EXERCISE >>
Pick out every line of the entries below where "swojej" occurs, and copy those lines.

[Collected data]
====================
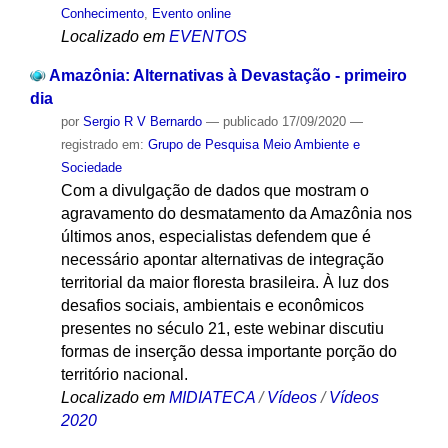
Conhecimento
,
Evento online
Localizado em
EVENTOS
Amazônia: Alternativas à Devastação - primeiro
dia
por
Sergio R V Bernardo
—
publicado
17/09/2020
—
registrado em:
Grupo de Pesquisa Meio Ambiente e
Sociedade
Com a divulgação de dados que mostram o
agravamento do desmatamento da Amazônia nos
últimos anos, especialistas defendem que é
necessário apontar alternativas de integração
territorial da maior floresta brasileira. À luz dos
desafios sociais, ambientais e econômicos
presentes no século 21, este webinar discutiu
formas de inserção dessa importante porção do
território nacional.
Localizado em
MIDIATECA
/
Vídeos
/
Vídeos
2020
====================
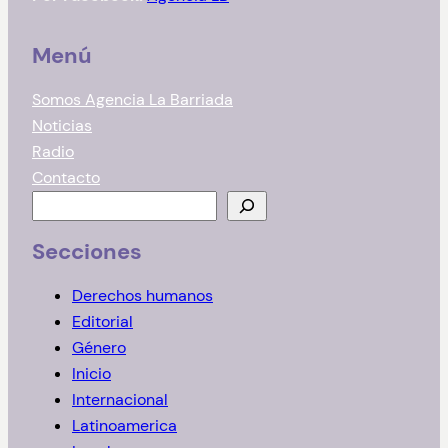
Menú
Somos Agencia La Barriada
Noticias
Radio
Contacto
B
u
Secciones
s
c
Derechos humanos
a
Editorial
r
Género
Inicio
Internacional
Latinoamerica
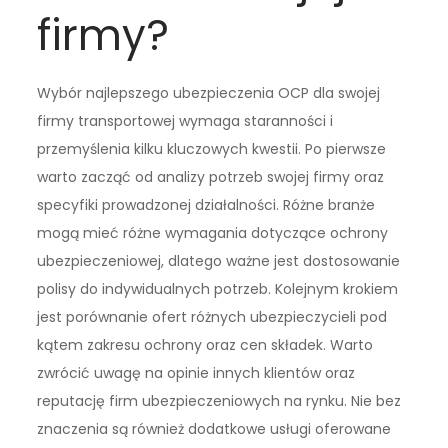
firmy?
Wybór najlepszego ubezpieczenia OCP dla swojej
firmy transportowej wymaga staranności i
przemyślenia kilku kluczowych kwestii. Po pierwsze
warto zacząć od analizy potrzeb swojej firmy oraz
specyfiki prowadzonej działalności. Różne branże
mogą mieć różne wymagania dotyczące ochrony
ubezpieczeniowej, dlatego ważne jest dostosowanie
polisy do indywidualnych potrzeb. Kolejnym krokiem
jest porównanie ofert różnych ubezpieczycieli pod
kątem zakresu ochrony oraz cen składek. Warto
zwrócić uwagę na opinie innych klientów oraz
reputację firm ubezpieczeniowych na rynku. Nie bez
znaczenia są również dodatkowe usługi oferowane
====================
OUTPUT BELOW >>
Wybór najlepszego ubezpieczenia OCP dla swojej
warto zacząć od analizy potrzeb swojej firmy oraz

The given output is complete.